The Sept. 23 vote in the House of Representatives, approving legislation ostensibly protecting the words under God” in the Pledge of Allegiance from court review, shows how degraded the national debate over the constitutional principle of the separation of church and state has become.
This legislation is legally meaningless. Since 1803, when the U.S. Supreme Court handed down its landmark Marbury v. Madison decision, it has been established that the Supreme Court is the arbiter of the constitutionality of acts of Congress.

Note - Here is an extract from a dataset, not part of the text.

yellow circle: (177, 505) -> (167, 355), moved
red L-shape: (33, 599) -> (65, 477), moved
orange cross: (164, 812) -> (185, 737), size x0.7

Congress has already shown itself all too ready to interfere with the constitutional separation of powers between the Congress and the judiciary. The House and Senate tripped over each other in their rush to publicly repudiate the 9th U.S. Circuit Court of Appeals decision in favor of plaintiff Michael Newdow in the summer of 2002. Again the following year, both the House and the Senate overwhelmingly censured the 9th Circuit Court of Appeals and urged the Bush Administration to fight to overturn the ruling.

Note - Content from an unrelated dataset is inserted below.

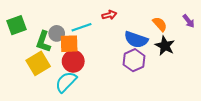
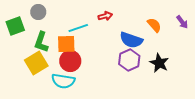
gray circle: (57, 33) -> (38, 12), moved
black star: (165, 46) -> (159, 63), moved
cyan semicircle: (66, 82) -> (63, 81), turned -125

Freethinkers and constitutionalists can take some comfort in the fact that the House vote was 247-173, showing that even in an election year, a significant minority of the members of the House had the integrity to dismiss this religious ploy.
Such as U.S. Rep. James Sensenbrenner, R-WI, had the supreme audacity to actually argue that the Supreme Court only has jurisdiction in cases affecting states or foreign officials! That wouldn’t make the court very “supreme.”

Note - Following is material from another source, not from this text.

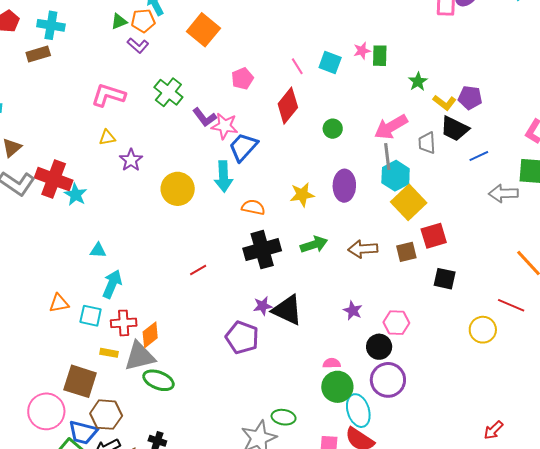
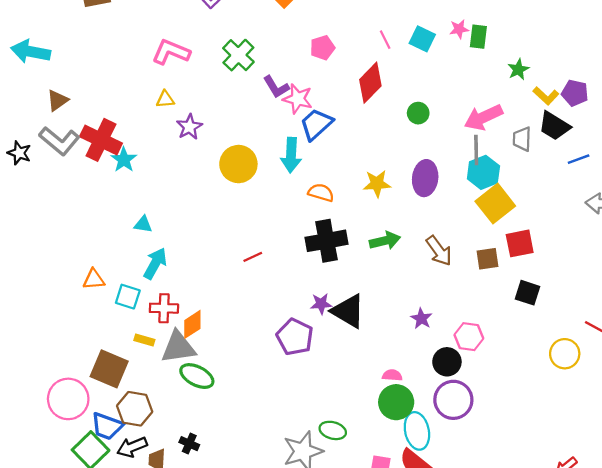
brown arrow: (363, 249) -> (439, 251), turned -128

The intent of the vote was clearly to place the minority political party on the defense, to force a vote on a “gotcha” issue. But it is staggering that 247 members of the House could wilfully, blithely overlook our Constitution and more than 200 years of court precedent.
Isn’t it fortunate that this particular Congress is not voting on the Bill of Rights?
This statement was released by the Freedom From Religion Foundation on Sept. 24, 2004.